Researchers from NVIDIA proposed PRORL, an approach designed to achieve an extended RL training period that helps to explore inference strategies more deeply. PRORL supports over 2,000 training steps and scale training data across different tasks such as mathematics, coding, scientific problems, logic puzzles and following instructions. The researchers used PRORL to develop Nemotron-Research-Reasoning-Qwen-1.5b, the world’s best 1.5B inference model that outperforms its basic model, DeepSeek-R1-1.5B, and surpasses DeepSeek-R1-7B in various benchmark analyses. It shows that when sufficient training time is given and applied to novel inference tasks, RL can discover truly new solutions that do not exist in the basic model, suggesting that a true extension of inference capability is the exception of initial training.
The researchers built a diverse and verifiable training dataset across 136,000 examples across five task domains: mathematics, code, STEM, logic puzzles and the following instructions. This training uses the VERL framework for RL implementation, using the enhancement of the GRPO method proposed by DAPO. The proposed model is used in a wide range of evaluation benchmarks in multiple domains: mathematical evaluation includes AIME2024, AIME2025, AMC, MATH, MATH, MINERVA MATH and OLYMPIAD BANCH; coding evaluation uses Prime validation set, HumaneValplus and LiveCodebench; logical puzzle evaluation retains 100 samples from inference fitness tasks, while functional STEM reasoning and instructions are evaluated using a curated subset of GPQA diamonds and IFEVAL.
In mathematics, Nemotron-Reason-Reasoning-QWEN-1.5B has an average increase of 15.7% in the benchmark, while Pass@1 accuracy for competitive programming tasks has increased by 14.4%. STEM reasoning and instructions in the following domain resulted in a 25.9% increase in GPQA diamonds and IFEVAL’s diamonds earning 22.0% gains. The model shows a 54.8% increase in rewards, showing high accuracy in reasoning on the logic puzzle of gymnasiums. The evaluation of score ranges showed significant improvements in the three invisible reasoning fitness tasks, highlighting effective generalizations beyond training allocations. Compared with the domain-specific models DeepScaler-1.5b and DeepCoder-1.5b, PRORL trained models can achieve superior passes on 1 score in both mathematical (+4.6%) and code (+6.5%) benchmarks.
In this article, the researchers introduce PRORL, which provides evidence for extended, stable RL training that develops novel inference models beyond the initial capabilities of the fundamental model. Based on this approach, the researchers developed Nemotron-Research-Reasoning-Qwen-1.5b, the best 1.5B inference model in the world. Prorl demonstrates its ability to solve tasks that the base model initially struggles, suggesting that extended RL training helps model internalize abstract inference patterns and can be transferred outside the training distribution. These results challenge previous assumptions about RL limits and determine that sufficient training time using appropriate techniques can increase inference boundaries, thus paving the way for developing more capable inference models.

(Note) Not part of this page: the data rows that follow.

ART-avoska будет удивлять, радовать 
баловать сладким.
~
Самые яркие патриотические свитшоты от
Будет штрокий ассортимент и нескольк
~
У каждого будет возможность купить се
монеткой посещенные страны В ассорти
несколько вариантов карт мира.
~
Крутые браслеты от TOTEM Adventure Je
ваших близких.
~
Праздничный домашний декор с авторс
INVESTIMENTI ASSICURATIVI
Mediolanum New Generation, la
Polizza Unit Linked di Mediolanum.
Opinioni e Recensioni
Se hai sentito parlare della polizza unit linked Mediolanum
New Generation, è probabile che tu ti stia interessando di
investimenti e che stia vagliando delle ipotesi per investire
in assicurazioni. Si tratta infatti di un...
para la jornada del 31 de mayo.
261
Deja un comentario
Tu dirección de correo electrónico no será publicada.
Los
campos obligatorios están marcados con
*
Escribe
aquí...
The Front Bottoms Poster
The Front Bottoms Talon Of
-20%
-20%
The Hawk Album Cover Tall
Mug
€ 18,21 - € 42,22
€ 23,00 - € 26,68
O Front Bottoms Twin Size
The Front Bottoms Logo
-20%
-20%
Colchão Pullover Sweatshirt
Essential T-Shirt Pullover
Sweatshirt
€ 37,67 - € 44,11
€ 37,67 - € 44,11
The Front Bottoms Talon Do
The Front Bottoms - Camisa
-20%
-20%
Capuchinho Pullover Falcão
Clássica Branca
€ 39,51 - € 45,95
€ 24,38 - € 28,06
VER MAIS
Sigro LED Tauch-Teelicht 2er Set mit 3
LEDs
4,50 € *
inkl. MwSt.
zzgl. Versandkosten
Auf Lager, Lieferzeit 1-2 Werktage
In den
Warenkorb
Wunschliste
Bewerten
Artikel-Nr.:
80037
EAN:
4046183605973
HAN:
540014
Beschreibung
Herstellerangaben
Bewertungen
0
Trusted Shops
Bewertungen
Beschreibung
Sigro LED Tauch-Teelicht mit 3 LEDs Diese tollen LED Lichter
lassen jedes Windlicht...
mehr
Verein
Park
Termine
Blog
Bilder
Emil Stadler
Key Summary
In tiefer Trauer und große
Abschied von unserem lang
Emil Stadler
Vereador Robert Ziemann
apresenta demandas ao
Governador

View the paper and model page . All credits for this study are to the researchers on the project. Also, please stay tuned for us twitter And don’t forget to join us 95k+ ml reddit And subscribe Our newsletter.
Sajjad Ansari is a final year undergraduate student from IIT Kharagpur. As a technology enthusiast, he delves into the practical application of AI, focusing on understanding AI technology and its real-world impact. He aims to express complex AI concepts in a clear and easy way.